• _Exercise description_
The whole listing below is to be copied exactly, with every picture left out.

Top of Recorded data

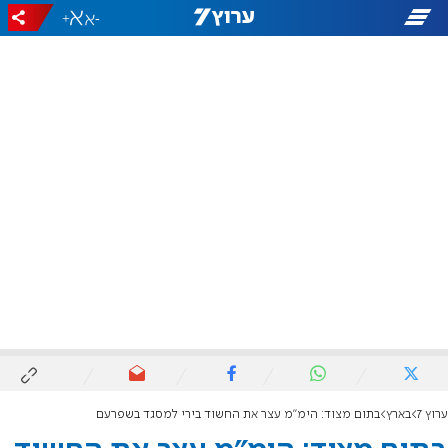
+
-
ערוץ 7
בארץ
בתום מצוד: הימ"מ עצר את החשוד בירי למסגד בשפרעם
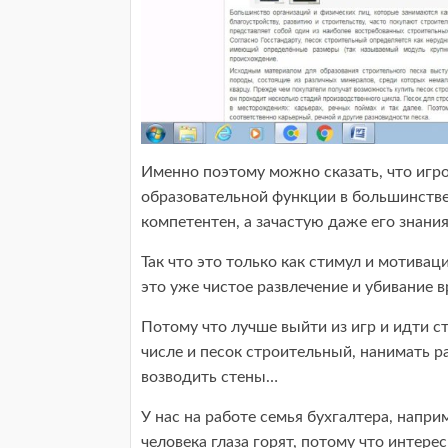
Именно поэтому можно сказать, что игро
образовательной функции в большинстве
компетентен, а зачастую даже его знани
Так что это только как стимул и мотивац
это уже чистое развлечение и убивание в
Потому что лучше выйти из игр и идти с
числе и песок строительный, нанимать ра
возводить стены…
У нас на работе семья бухгалтера, напри
человека глаза горят, потому что интерес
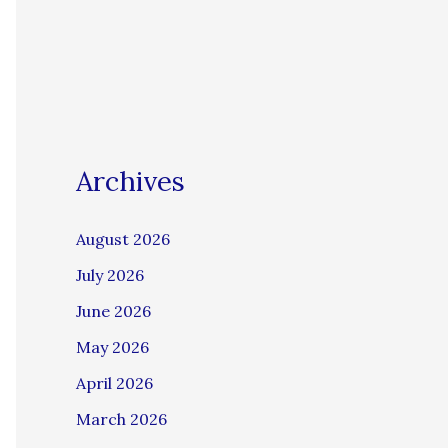
Archives
August 2026
July 2026
June 2026
May 2026
April 2026
March 2026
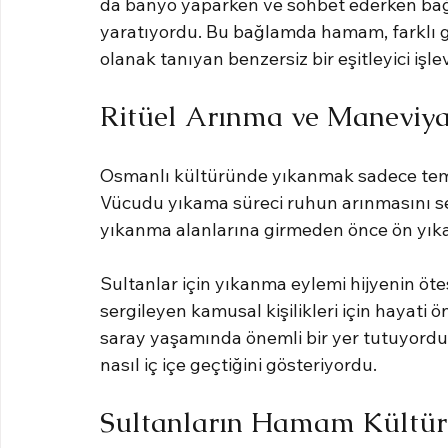
da banyo yaparken ve sohbet ederken bağla
yaratıyordu. Bu bağlamda hamam, farklı 
olanak tanıyan benzersiz bir eşitleyici işl
Ritüel Arınma ve Maneviya
Osmanlı kültüründe yıkanmak sadece temizlik
Vücudu yıkama süreci ruhun arınmasını sem
yıkanma alanlarına girmeden önce ön yıka
Sultanlar için yıkanma eylemi hijyenin ötes
sergileyen kamusal kişilikleri için hayati 
saray yaşamında önemli bir yer tutuyordu v
nasıl iç içe geçtiğini gösteriyordu.
Sultanların Hamam Kültürü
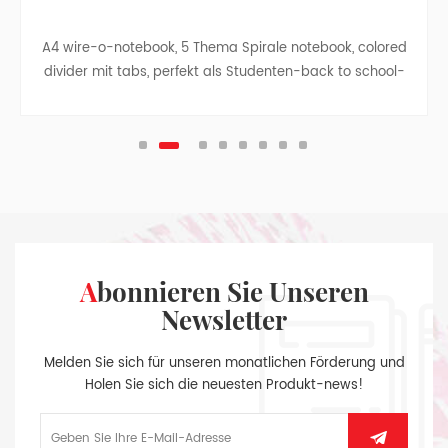
A4 wire-o-notebook, 5 Thema Spirale notebook, colored
divider mit tabs, perfekt als Studenten-back to school-
Geschenk, business-notebook -, Reise-notebook,
college, teen-Zeitschriften.
Abonnieren Sie Unseren
Newsletter
Melden Sie sich für unseren monatlichen Förderung und
Holen Sie sich die neuesten Produkt-news!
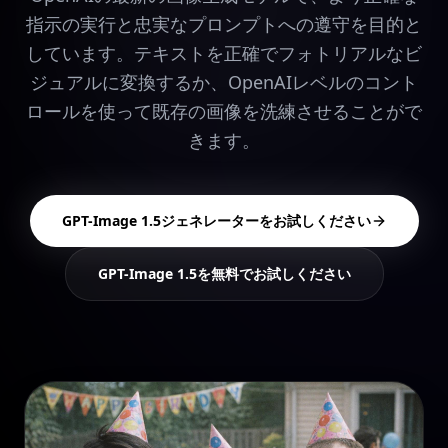
指示の実行と忠実なプロンプトへの遵守を目的と
しています。テキストを正確でフォトリアルなビ
ジュアルに変換するか、OpenAIレベルのコント
ロールを使って既存の画像を洗練させることがで
きます。
GPT-Image 1.5ジェネレーターをお試しください
GPT-Image 1.5を無料でお試しください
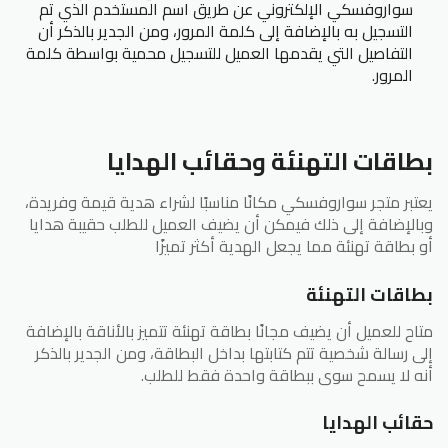
سواروفسكي الإلكتروني عن طريق اسم المستخدم الذي تم
التسجيل به بالإضافة إلى كلمة المرور، ومن الجدير بالذكر أن
التفاصيل التي يقدمها العميل للتسجيل محمية بواسطة كلمة
المرور.
بطاقات التهنئة وحقائب الهدايا
يعتبر متجر سواروفسكي مكانًا مناسبًا لشراء هدية قيمة وفريدة،
وبالإضافة إلى ذلك فيمكن أن يضيف العميل للطلب حقيبة هدايا
أو بطاقة تهنئة مما يجعل الهدية أكثر تميزًا
بطاقات التهنئة
متاح للعميل أن يضيف مجانًا بطاقة تهنئة تتميز بالأناقة بالإضافة
إلى رسالة شخصية تتم كتابتها بداخل البطاقة، ومن الجدير بالذكر
أنه لا يسمح سوى ببطاقة واحدة فقط للطلب.
حقائب الهدايا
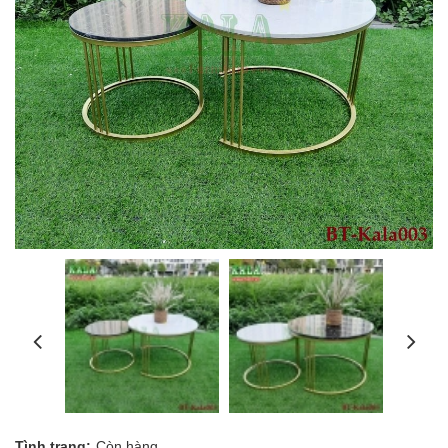
Tình trạng:
Còn hàng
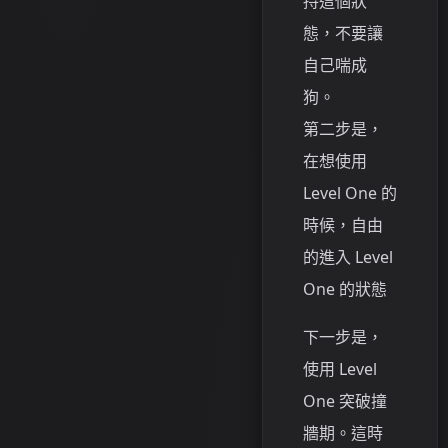
持這個狀
態，不要讓
自己喘成
狗。
第二步是，
在想使用
Level One 的
時候，自由
的進入 Level
One 的狀態
下一步是，
使用 Level
One 突破撞
牆期。這時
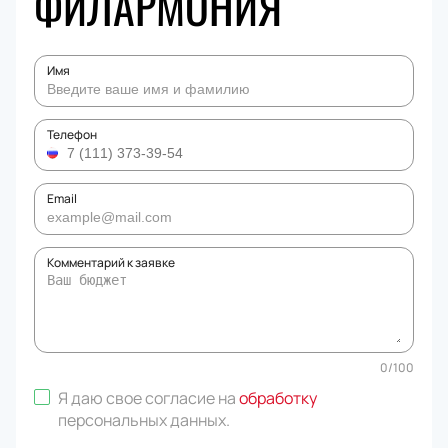
ФИЛАРМОНИЯ
Имя
Телефон
Email
Комментарий к заявке
0
/
100
Я даю свое согласие на
обработку
персональных данных
.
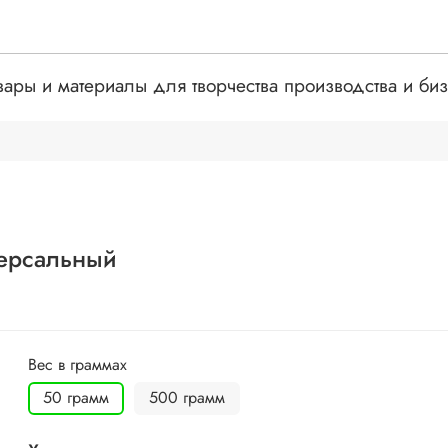
вары и материалы для творчества производства и би
версальный
Вес в граммах
50 грамм
500 грамм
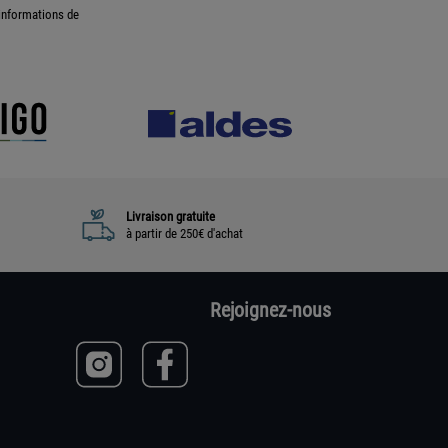
informations de
Livraison gratuite
à partir de 250€ d'achat
Rejoignez-nous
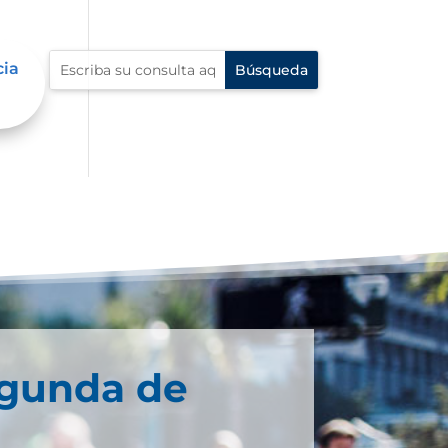
cia
egunda de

Bottom of Recorded data

• _Expected output_
+
-
ערוץ 7
בארץ
בתום מצוד: הימ"מ עצר את החשוד בירי למסגד בשפרעם
Именно поэтому можно сказать, что игро
образовательной функции в большинстве
компетентен, а зачастую даже его знани
Так что это только как стимул и мотивац
это уже чистое развлечение и убивание в
Потому что лучше выйти из игр и идти с
числе и песок строительный, нанимать ра
возводить стены…
У нас на работе семья бухгалтера, напри
человека глаза горят, потому что интерес
Archives
August 2026
July 2026
June 2026
May 2026
April 2026
March 2026
da banyo yaparken ve sohbet ederken bağla
yaratıyordu. Bu bağlamda hamam, farklı 
olanak tanıyan benzersiz bir eşitleyici işl
Ritüel Arınma ve Maneviya
Osmanlı kültüründe yıkanmak sadece temizlik
Vücudu yıkama süreci ruhun arınmasını sem
yıkanma alanlarına girmeden önce ön yıka
Sultanlar için yıkanma eylemi hijyenin ötes
sergileyen kamusal kişilikleri için hayati 
saray yaşamında önemli bir yer tutuyordu v
nasıl iç içe geçtiğini gösteriyordu.
Sultanların Hamam Kültürü
A4 wire-o-notebook, 5 Thema Spirale notebook, colored
divider mit tabs, perfekt als Studenten-back to school-
Geschenk, business-notebook -, Reise-notebook,
college, teen-Zeitschriften.
Abonnieren Sie Unseren
Newsletter
Melden Sie sich für unseren monatlichen Förderung und
Holen Sie sich die neuesten Produkt-news!
指示の実行と忠実なプロンプトへの遵守を目的と
しています。テキストを正確でフォトリアルなビ
ジュアルに変換するか、OpenAIレベルのコント
ロールを使って既存の画像を洗練させることがで
きます。
GPT-Image 1.5ジェネレーターをお試しください
GPT-Image 1.5を無料でお試しください
سواروفسكي الإلكتروني عن طريق اسم المستخدم الذي تم
التسجيل به بالإضافة إلى كلمة المرور، ومن الجدير بالذكر أن
التفاصيل التي يقدمها العميل للتسجيل محمية بواسطة كلمة
المرور.
بطاقات التهنئة وحقائب الهدايا
يعتبر متجر سواروفسكي مكانًا مناسبًا لشراء هدية قيمة وفريدة،
وبالإضافة إلى ذلك فيمكن أن يضيف العميل للطلب حقيبة هدايا
أو بطاقة تهنئة مما يجعل الهدية أكثر تميزًا
بطاقات التهنئة
متاح للعميل أن يضيف مجانًا بطاقة تهنئة تتميز بالأناقة بالإضافة
إلى رسالة شخصية تتم كتابتها بداخل البطاقة، ومن الجدير بالذكر
أنه لا يسمح سوى ببطاقة واحدة فقط للطلب.
حقائب الهدايا
Tình trạng:
Còn hàng
持這個狀
態，不要讓
自己喘成
狗。
第二步是，
在想使用
Level One 的
時候，自由
的進入 Level
One 的狀態
下一步是，
使用 Level
One 突破撞
牆期。這時
ФИЛАРМОНИЯ
Имя
Телефон
Email
Комментарий к заявке
0
/
100
Я даю свое согласие на
обработку
персональных данных
.
вары и материалы для творчества производства и би
версальный
Вес в граммах
50 грамм
500 грамм
informations de
Livraison gratuite
à partir de 250€ d'achat
Rejoignez-nous
cia
egunda de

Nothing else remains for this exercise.